The United States women made quick work of Costa Rica, 8-0, in their first friendly since winning the World Cup in July. In front of a raucous crowd of 44,028 at Heinz Field in Pittsburgh, the team’s Victory Tour began in a truly celebratory atmosphere.
It didn’t take long for Heather O’Reilly to start the party, as the winger picked off a ball in Costa Rica’s defensive third and dribbled straight in to score in the fourth minute. Christen Press added a second on a shot from just inside the penalty area in the 29th minute, Julie Johnston scored her fourth U.S. goal in the 36th and Press tapped in again in the 45th to cap the first-half scoring.
The U.S. didn’t slow down in the second despite the plethora of substitutions typical of international friendlies. Additional goals by hometown hero Meghan Klingenberg, Whitney Engen, a second from O’Reilly and Press’ third sealed the final result.
Here are three thoughts on the U.S. women’s return to action after the World Cup:
It’s a celebration
Everything, from the in-stadium experience to the coverage on Fox, was geared toward celebrating the World Cup victory in this first match of the tour. The match was set up for a U.S. win from the start, playing against a nation the Americans have beaten every time they’ve played.
Even the setting, a pristine grass field in a big but fill-able stadium, pointed to a celebration. The result and performance matched it, with the Americans cruising to a win without ever straining themselves too much, and plenty of the players on hand saw the field.
The eight matches that follow the two against Costa Rica probably won’t be like this. The novelty of winning a trophy, even though it’s the World Cup, will eventually wear off as the team gears up for Olympic qualifying and the players, staff and fans work toward the next conquest.
It’s also an internal competition
As Australia and Brazil venture stateside for matches in September and October, the focus will shift. These games, along with whatever head coach Jill Ellis schedules in December and January, serve as build-up to Olympic qualifiers in February and the eventual tough decisions it will take to whittle the squad down to 18 players for the tournament in Brazil.
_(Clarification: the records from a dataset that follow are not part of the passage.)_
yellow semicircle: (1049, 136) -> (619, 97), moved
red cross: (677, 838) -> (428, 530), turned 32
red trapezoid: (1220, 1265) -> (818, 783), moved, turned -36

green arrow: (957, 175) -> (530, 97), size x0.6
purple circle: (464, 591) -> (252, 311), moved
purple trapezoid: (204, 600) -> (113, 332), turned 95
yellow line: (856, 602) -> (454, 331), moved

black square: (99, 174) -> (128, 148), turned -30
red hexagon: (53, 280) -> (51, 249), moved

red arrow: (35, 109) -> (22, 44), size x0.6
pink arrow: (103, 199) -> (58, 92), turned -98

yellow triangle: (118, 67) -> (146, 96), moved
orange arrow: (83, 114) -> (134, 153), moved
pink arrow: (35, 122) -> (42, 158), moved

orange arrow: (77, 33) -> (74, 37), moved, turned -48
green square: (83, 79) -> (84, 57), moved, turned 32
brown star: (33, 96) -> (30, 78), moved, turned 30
Because of the reduced roster size, not all of the 23 players who won the World Cup will be able to travel.
Even taking away those retiring at the end of the year, competition will be fierce beyond the established group of 15 or 16 likely to be in the lineup rotation. Players such as O’Reilly, Engen, Kelley O’Hara, Lori Chalupny and Alyssa Naeher will be looking for any opportunity to impress Ellis in these 10 matches.
O’Reilly’s two goals in a rare start should help her cause in particular. Still, every player will want to seize each opportunity she is given, whether it’s in a celebratory exhibition or in training between matches, to give herself the chance to travel to Rio next summer.
Klingenberg rewarded for consistency with hometown goal
Before Sunday, the only U.S. women’s match in Pittsburgh drew just 6,386 spectators in the same cavernous stadium as the game against Costa Rica. The game against Costa Rica was the exact opposite, with fans turning up in droves, especially looking forward to watching Klingenberg, the team’s Pittsburgh native.
Goals from fullbacks are fairly rare, but Klingenberg has a way of making hers memorable. After a long-distance rocket for her first international goal in World Cup qualifying, her third on Sunday will forever be notable for her next steps: running to the bench to wave the Pittsburgh Steelers’ trademark Terrible Towel in celebration.
It was the highlight of the game and personified the point of the exhibition, giving Klingenberg a just reward for her quiet consistency throughout the World Cup and earlier. After being named an alternate on the 2012 Olympic roster, she’s one who shouldn’t have to worry about her place in Rio.